Watch for one more test run during the Roberts confirmation process -- a demand by Senate Democrats for still more Roberts' documents accompanied by the threat of a filibuster of his nomination until those documents are produced. I expect Democrats will give way after having made their point and created another precedent for the next Bush Supreme Court nominee to hurdle.
(6) Outside Groups Will Howl For Roberts' Hide Because They Must
The only people no longer practicing, but playing for real right now are the outside groups, like the National Organization for Women, the Mexican American Legal Defense and Education Fund, etc. These groups are not reliant on the financial support of a broad segment of the public but depend instead upon revenue from foundation grants, corporate gifts and the proceeds from lawsuits.
These groups don't "do" democracy, even though they are often confused with the base of the Democratic Party. They expect to win by name calling and stampeding the RINOs (the moderate Republicans In Name Only) at the right time. They want to see Senator Chuck Schumer (D-NY) yell and Senator Durbin to pontificate. Any Democratic Senator who dreams of being president one day (all Senators of both parties hum "Hail to the Chief" while brushing their teeth each morning) will pay attention.

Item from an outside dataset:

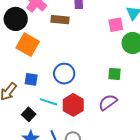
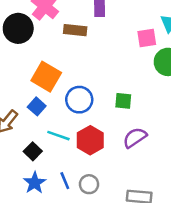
orange square: (28, 45) -> (46, 77), moved
green square: (115, 74) -> (123, 101), moved
blue square: (31, 79) -> (37, 106), turned 32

Thankfully, many of these same groups will also be fighting to renew and expand bilingual ballots this Fall, given that the Voting Rights Act is up for renewal. They face at least a two-front war.
In July, I predicted the first nominee to replace Justice O'Connor would lose, given the correlation of forces. Now that Roberts, if confirmed, would replace Justice Rehnquist rather than Justice O'Connor, I stand by that prediction.
The correlation of forces is such that Senate Democrats simply must defeat any Bush nominee to the right of Ted Kennedy for O'Connor's seat, at least the first time around to show their spine and discourage Bush from keeping his main campaign promise (appointing conservative Supreme Court Justices) and thus harming the Republican Party's future electoral prospects.
(7) What Do I Think of Roberts Now?
The man is a brilliant blank slate who is going to be confirmed. While good on foreign law (as I e-mailed you yesterday), he seemed to be on both sides of the commerce clause issue and frankly opposed to legislation removing jurisdiction from judges over certain issues ("court stripping").
Yet, "court stripping" was the reason organized labor could get off the ground. The Norris-LaGuardia Anti-Injunction Act of 1932 forbade judges from intervening in strikes, thus taking away business' ability to get an injunction from a federal judge.
William Rehnquist was willing to be an outsider, both in his clothing and his legal reasoning. As an employee of President Nixon's buttoned down Justice Department, Rehnquist eschewed a Haldeman crew cut for a pink shirt with clashing psychedelic tie, and Hush puppies for a 1971 meeting with the President.
Rehnquist was but one of two dissenters to Roe v. Wade. Bob Woodward's gossipy book on the Supreme Court, The Brethren, portrayed Rehnquist as a loner through much of the 1970's. Today, many of those lonely dissents are now the law of the land.
It is hard to picture Judge Roberts as a determined outsider like Rehnquist. From his record, we know that when Roberts worked for Ronald Reagan, he was a Reganite. When Roberts then worked for a Washington law firm, he was not quite such a Reaganite.
What does a man do when he finally gets a job for which he has spent his entire adult life campaigning? We are likely to find out.